Packers' special teams breakdowns help put Chargers in control
CARSON, Calif. - The Green Bay Packers had a feeling the Los Angeles Chargers were going to try and create a play, up 12-0 and with the Packers punting from their own 13-yard line. To that point Sunday, the Chargers had dominated the stat sheet but not the scoreboard, and with 7 minutes, 16 seconds to go in the third quarter the situation begged for a rush on punter JK Scott.
“They loaded the box and they had a good scheme,” long snapper Hunter Bradley said after the Packers' 26-11 loss. “They were able to spread us out and they executed. It’s props to them.
“They had shown a look similar to that and we were prepared for it, but they kind of made a few tweaks to it and they kind of spread it out wider and they made it hard. On the inside everybody is on an island when you’re that far out. We just have to watch film and make corrections, but it was just a good scheme.”
With the rush, Los Angeles linebacker Drue Thornhill got to the outside shoulder of Green Bay’s B.J. Goodson as the Chargers’ Derek Watt gave Goodson an extra shove on the inside shoulder. Thornhill found a gap as Allen Lazard and Kyler Fackrell stepped out to engage two Chargers on the right edge of the formation.
“There was definitely some adjustments we could have made, but not pointing any fingers, made the adjustments on the sideline, which is what we should have done because like (Bradley) said, we saw it before,” Goodson said. “We were expecting the rush but also expecting a different blocking scheme.”
Scott got the punt off, but it hit Thornhill in the face and traveled only eight yards out of bounds.
“When I’m out there I’m just really watching the ball and getting the ball off,” Scott said. “We’ll see, maybe I could have gotten it off quicker but we’ll have to look at it on film and see really what happened.”
Given the ball at the Packers’ 27, the Chargers scored six plays later to go up 19-0 and effectively put a sleeper hold on the game.
“We’ve been so good this season at the little stuff,” Packers safety Adrian Amos said. “It hasn’t come to harm us as much. But, we see we messed up today and we just got beat today. That’s what it was.”
Down 19-3 in the fourth quarter, another special teams miscue resulted in a Chargers touchdown when the Packers held on three plays from their own 6, forcing a short field goal and a 22-3 lead with 10:32 to go. But cornerback Tony Brown was called offside, and the additional yard gained by the penalty led Chargers head coach Anthony Lynn to send his offense back out onto the field.
“I’ll check the film — I don’t believe I was offside,” Brown said. “I feel it was one of those human error, the naked eye, I feel like it was one of those things he’s from the sideline, he’s looking at me and the ball at the same time. It might have been human error. I haven’t checked the film yet, but if I was offside then I just gotta keep watching the ball.

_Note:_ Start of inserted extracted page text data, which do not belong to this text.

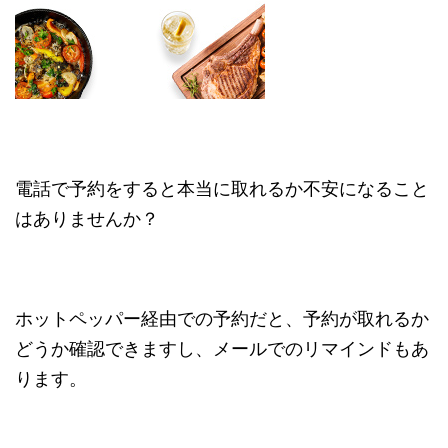
電話で予約をすると本当に取れるか不安になること
はありませんか？
ホットペッパー経由での予約だと、予約が取れるか
どうか確認できますし、メールでのリマインドもあ
ります。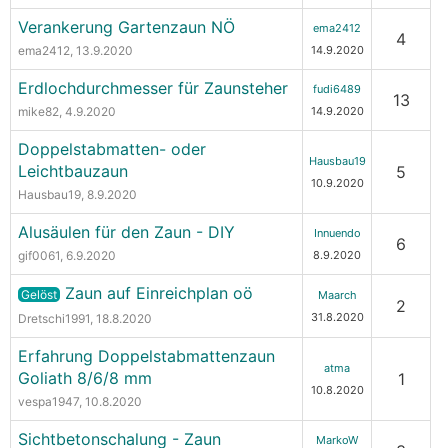
Verankerung Gartenzaun NÖ
ema2412
4
ema2412
, 13.9.2020
14.9.2020
Erdlochdurchmesser für Zaunsteher
fudi6489
13
mike82
, 4.9.2020
14.9.2020
Doppelstabmatten- oder
Hausbau19
Leichtbauzaun
5
10.9.2020
Hausbau19
, 8.9.2020
Alusäulen für den Zaun - DIY
Innuendo
6
gif0061
, 6.9.2020
8.9.2020
Zaun auf Einreichplan oö
Gelöst
Maarch
2
31.8.2020
Dretschi1991
, 18.8.2020
Erfahrung Doppelstabmattenzaun
atma
Goliath 8/6/8 mm
1
10.8.2020
vespa1947
, 10.8.2020
Sichtbetonschalung - Zaun
MarkoW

“It’s a timing thing. With referees there’s always going to be an element of human error so I can’t fault them at all. I just gotta check the film and move back or let it be known before that I get off like how I do.”
Melvin Gordon then plunged in for the TD, putting L.A. up 26-3 instead.
“That would have been the critical stop if we got that stop,” Packers defensive tackle Kenny Clark said. “We gotta take pride in that. If they want to go for it on fourth down, take the points off the board and be like ‘We’re on the one, we’re going to get in.’ I think we did, we just didn’t capitalize.”
The Packers finally found the end zone after that and pulled within 26-11, but on the ensuing kickoff the Packers tried to run a play to create a sudden change in their favor with the live ball. But, Brown was flagged twice — one for an illegal formation and one for being offside
“That’s not a hard situation — I was very eager to make a play on the field and on the ball,” Brown said. “They brought us back because they said the ball wasn’t ready to be put in play so I was very eager. I just gotta be more disciplined and stay behind the ball.”
Mason Crosby hit his only field goal attempt, from 54 yards, and new returner Tremon Smith felt he was just one block away from breaking a long return — though he did have one for 36 yards that set up Crosby’s field goal. But the two plays that led to 14 Los Angeles points were tough to swallow in a 15-point loss.
“I’ll tell you this man. It was a wake-up call for us, man,” Packers linebacker Za’Darius Smith said. “Because we went 7-1. And I don’t feel like it — but some people probably got comfortable in their situations. To lose a game shows a lot and brings us back to earth to where we need to be at at work each and every.”